Ingredients:
- 1 cup (2 sticks/226g) unsalted butter, softened
- ½ cup (100g) granulated sugar
- ¼ teaspoon (1.5g) salt
- 2 cups (250g) all-purpose flour
- 1 cup (240ml) heavy cream
- ½ cup (100g) granulated sugar
- ½ cup (113g) unsalted butter, cut into cubes
- 1/4 teaspoon (1.5g) salt
- 1 cup (240g) pistachio butter, smooth
- 1 teaspoon (5ml) vanilla extract
- Flaky sea salt (optional)
- Chopped pistachios (optional)
Instructions:
- Cream together butter, sugar, and salt for the shortbread crust.
- Gradually add flour until just combined. Press into prepared 9x13 inch baking pan.

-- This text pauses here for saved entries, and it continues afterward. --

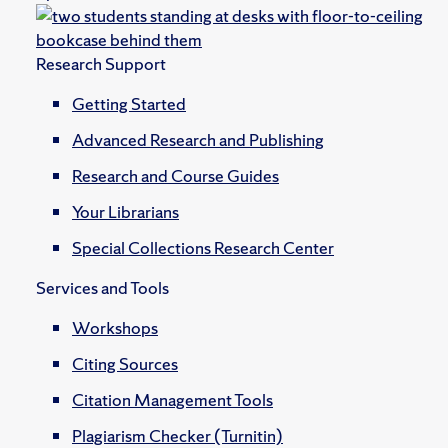
Research Support
Getting Started
Advanced Research and Publishing
Research and Course Guides
Your Librarians
Special Collections Research Center
Services and Tools
Workshops
Citing Sources
Citation Management Tools
Plagiarism Checker (Turnitin)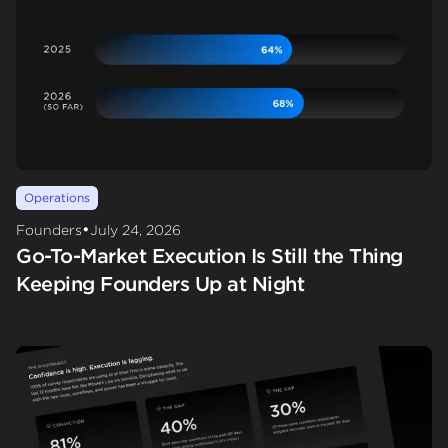
Operations
•
Founders
July 24, 2026
Go-To-Market Execution Is Still the Thing
Keeping Founders Up at Night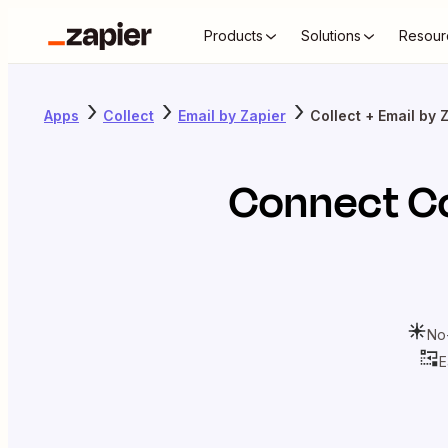
Products
Solutions
Resour
Apps
Collect
Email by Zapier
Collect + Email by 
Connect
Co
No
E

- Chill for 30 minutes. Pre-bake crust until lightly golden.
- Combine heavy cream, sugar, butter, and salt in a saucepan for the pistachio butter filling.
- Cook over medium heat, stirring constantly, until melted and smooth. Simmer gently until slightly thickened.
- Remove from heat and stir in pistachio butter and vanilla extract.
- Pour pistachio butter filling over the pre-baked shortbread crust.
- Bake until the filling is set and the edges are lightly golden.
- Let cool completely in the pan. Sprinkle with flaky sea salt and chopped pistachios (optional). Cut into bars.